# Aim of the task:
In the listing below, every line with the word "hommes" needs to be copied.

# Information shown:
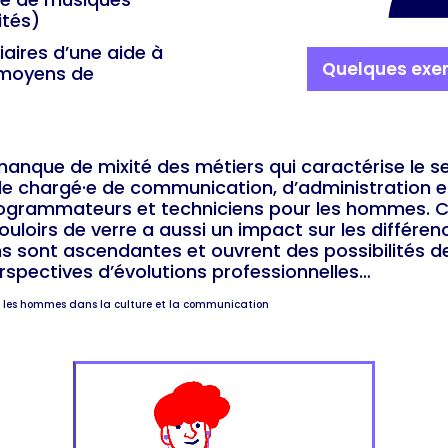
ités)
aires d’une aide à
Quelques exe
 moyens de
manque de mixité des métiers qui caractérise le 
de chargé·e de communication, d’administration et 
programmateurs et techniciens pour les hommes. 
ouloirs de verre a aussi un impact sur les différen
s sont ascendantes et ouvrent des possibilités de 
rspectives d’évolutions professionnelles…
et les hommes dans la culture et la communication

# Output for this task:
programmateurs et techniciens pour les hommes. 
et les hommes dans la culture et la communication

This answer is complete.